Determination and being open are building blocks to getting her life back.

“I did self-improvement, anything and everything I could to better myself,” she says. “I developed my self-worth and I think that’s what was missing, that I didn’t love myself. I think totally differently now.”

That includes exploring her creative side, which has led to a jewelry business, Mia and Munro, named after Charlotte’s dog Mia, as well as photography, clay work, button and magnet making and more. An active community volunteer, she sits on a local board, fundraises for a women’s shelter and for a city councillor’s autism walk, and also supports a local homeless organization.

Now an advocate for naloxone use [medication that reverses opioid overdoses], Charlotte shares her experience rather than feeling ashamed. She offers support for people and their families who are struggling, giving them hope that there is a way out.

“The coma changed my life. I don’t have any negative talk or anything. I see things differently. My pain is gone and I don’t take any medication now.”

Her ECG shows she is clear and there is no need for further monitoring.

“Before all this started, I was not in a good place. Whether I took advantage of my doctor which led my down this road, I don’t know. I had no idea what opioids were.”

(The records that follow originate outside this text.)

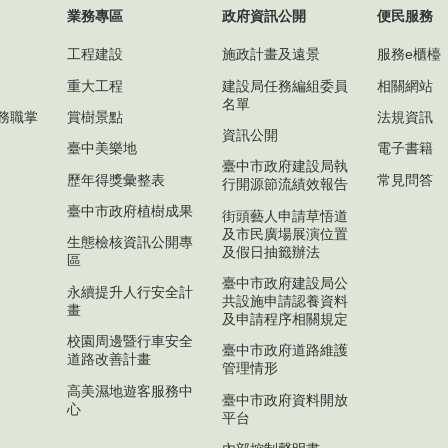
業務專區
政府資訊公開
便民服務
工程建設
施政計畫及遠景
服務e櫃檯
重大工程
建設局任務編組委員
相關網站
名單
務職掌
賞樹景點
法規資訊
資訊公開
臺中美樂地
電子書籍
臺中市政府建設局執
歷年得獎彙整表
常見問答
行開源節流績效報告
臺中市政府植樹成果
街頭藝人申請草悟道
及市民廣場展演位置
生態檢核資訊公開專
及假日抽籤辦法
區
臺中市政府建設局公
永續提升人行安全計
共設施申請認養資料
畫
及申請程序相關規定
校園周邊暨行車安全
臺中市政府道路維護
道路改善計畫
管理情形
高美濕地遊客服務中
臺中市政府資料開放
心
平台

“All I can do is be so thankful and grateful that I am here and not another statistic, but it’s hard to recognize that without realizing many didn’t make it.”

Contributing her lived experience through ODPRN and telling her story helps her heal.

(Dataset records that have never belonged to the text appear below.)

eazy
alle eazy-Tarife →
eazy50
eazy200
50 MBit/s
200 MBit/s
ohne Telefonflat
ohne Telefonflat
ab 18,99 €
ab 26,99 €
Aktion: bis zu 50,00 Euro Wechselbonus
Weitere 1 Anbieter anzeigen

“I am really feeling blessed that things have turned around. I have a great life in Stratford. It was really great to move here.”

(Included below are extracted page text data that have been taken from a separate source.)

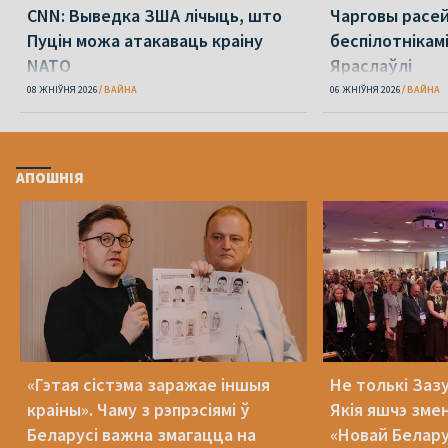
CNN: Выведка ЗША лічыць, што
Чарговы расей
Пуцін можа атакаваць краіну
беспілотнікамі
NATO
Яраслаўлі
08 ЖНІЎНЯ 2026
ВАЙНА
06 ЖНІЎНЯ 2026
ВАЙНА
АПОШНІЯ
«Гэтая сістэма заражае іншыя
Не толькі Зазу
краіны». Чаму з рэпрэсіямі ў
Якія яшчэ зме
Беларусі важна змагацца на
«Новай Белару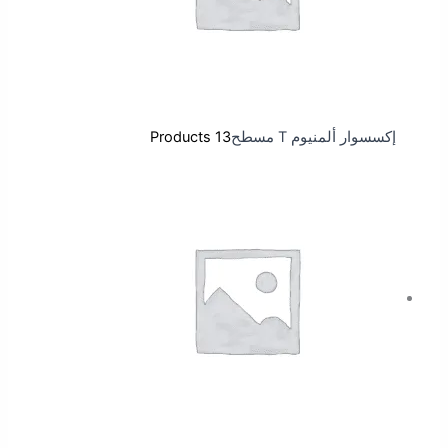
إكسسوار ألمنيوم T مسطح
13 Products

Read related stories from ODPRN and Healthy Debate at The Opioid Chapters.

As told to Kim Barnhardt.

Words of wisdom

Charlotte has some words of experience for people who are recovering, for their families and health care professionals:

“Some people fall down multiple times and you can’t really give up on them. If it happened to me and I can get out of it, think about the great potential these other people can have.”

  • Don’t leave your doctor’s office with questions. I feel like I wasn’t properly educated on what I was given [opioids for pain]. Maybe counselling before the opiates would have been necessary.
  • Love yourself. The things I was doing were pretty bad, pretty risky behavior. Life is too short. When you are in that kind of addiction you don’t think of that. Your focus is on getting the next fix. It changes you.
  • Family members – Stay involved, take advantage of counselling for family members. Be a support. Check in. People want to know that they are cared about.
  • Barriers – Stigma and labelling people who use opioids are barriers to recovery and acceptance and even day-to-day activities.
  • Recovery – It’s important to know what support networks exist such as counselling and other supports, creative group pursuits so that you can get out and do social things with people in the same boat. Fellowship is important.
Buttons made by Charlotte for an awareness campaign on the importance of naloxone in saving lives.
At the market with her creations. “I am happy and doing well in life,” says Charlotte.